2. Nouvel ordre, nouveaux désordres (1993-1998)
Avec l'adoption de la nouvelle Constitution, le pouvoir politique a désormais les mains libres pour promouvoir ses réformes. Faute d'un soutien populaire, il se tourne vers les grands acteurs économiques qui ne manquent pas de tirer profit de cette alliance.
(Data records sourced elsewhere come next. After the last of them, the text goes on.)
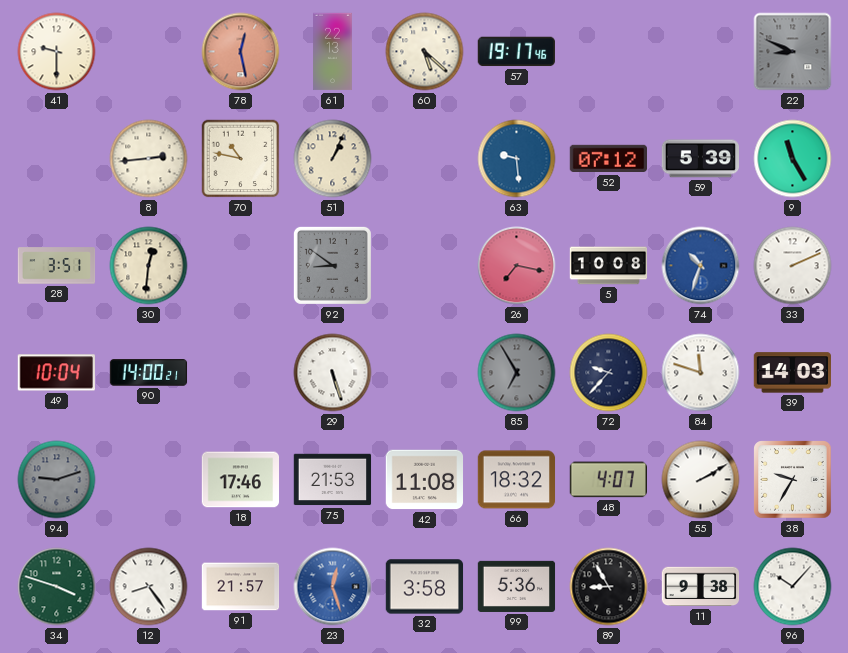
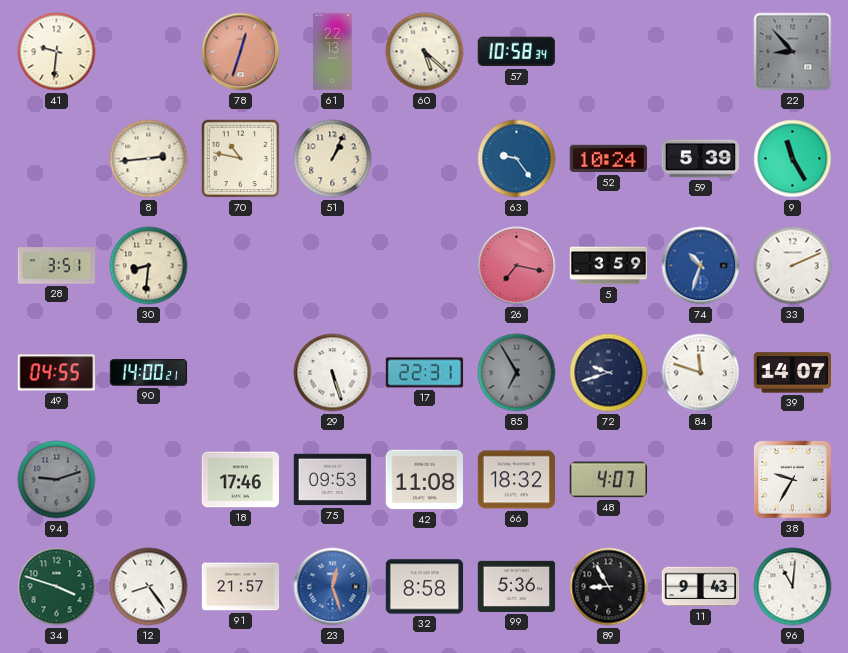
41: 9:30 -> 9:31
78: 12:28 -> 12:33
57: 19:17 -> 10:58
22: 8:49 -> 8:53
63: 9:29 -> 9:24
52: 07:12 -> 10:24
30: 12:31 -> 8:31
92: 8:51 -> none
5: 10:08 -> 3:59
49: 10:04 -> 04:55
17: none -> 22:31
72: 9:37 -> 9:42
39: 14:03 -> 14:07
75: 21:53 -> 09:53
55: 2:10 -> none
32: 3:58 -> 8:58
11: 9:38 -> 9:43
96: 10:07 -> 11:01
Cette inflexion n'est pas sans effet sur l'opinion publique qui, choquée par les arrangements qui se trament en coulisses, par les bouffées de violence qui accompagnent ce partage des richesses, exprime de plus en plus sa nostalgie de l'ordre.
• Un capitalisme sans capitaux
Les privatisations sont le grand chantier libéral qui succède à la libéralisation des prix. La première phase, qui débute à l'automne de 1992, est ambiguë. D'une part, les privatisations sont présentées comme une sorte d'actionnariat populaire visant à rendre à la société une propriété dont l'État communiste l'avait spolié. D'autre part, elles interviennent dans un contexte d'effondrement de la production industrielle, voire de désindustrialisation, qui rend difficile l'estimation des entreprises privatisées, l'absence de transparence des transactions venant renforcer le soupçon qui pèse sur ces opérations : le pouvoir sera bientôt accusé de brader le patrimoine à ses affidés et les privatisations seront qualifiées d'injustes.
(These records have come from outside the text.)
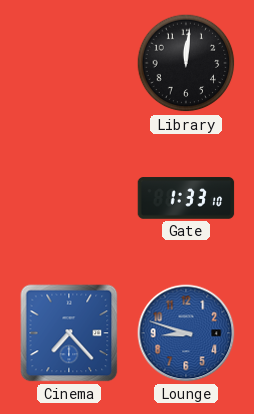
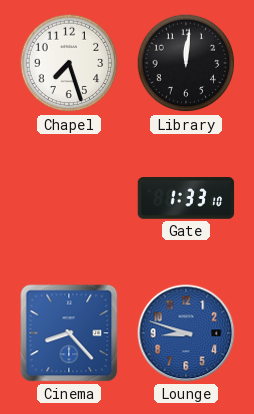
Chapel: none -> 7:27
Cinema: 7:23 -> 8:23
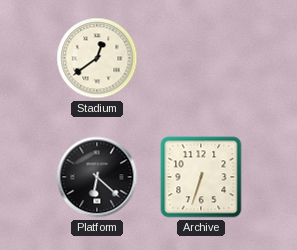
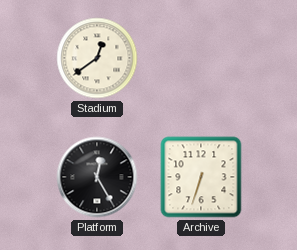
Platform: 6:22 -> 12:25
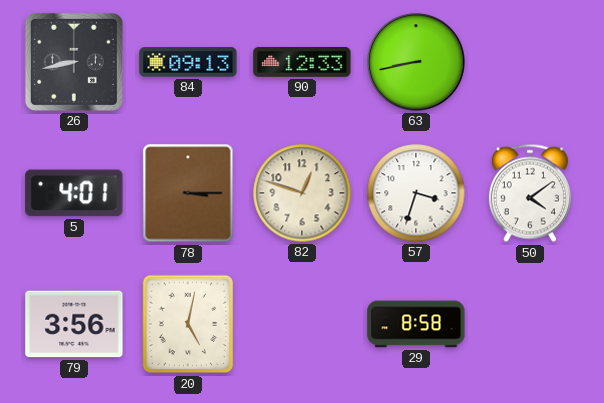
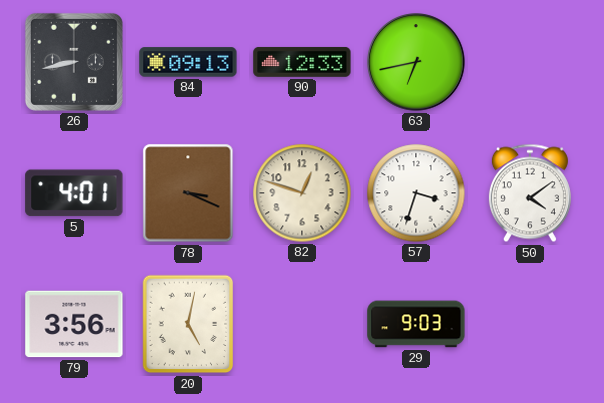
63: 8:43 -> 6:43
78: 3:15 -> 3:19
29: 8:58 -> 9:03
De plus, à l'encontre du modèle théorique, cette opération ne contribue pas à améliorer l'efficacité économique : elle ponctionne les ressources disponibles, rares, qu'il aurait peut-être mieux valu injecter dans des investissements de modernisation ; elle n'abolit pas la structure très monopoliste de l'industrie ; enfin, effectuée à bas prix, elle ne remplit guère les caisses d'un État qui, pour parer à ses difficultés budgétaires, se lance en mai 1993 dans l'émission de bons du Trésor aux taux de rémunération attractifs, qui auront bientôt des conséquences néfastes.
Peu à peu se constituent, à la faveur de circonstances plus ou moins troubles, de grands « groupes industriels et financiers ». Mikhaïl Khodorkovski, patron de la banque Menatep, crée ains […]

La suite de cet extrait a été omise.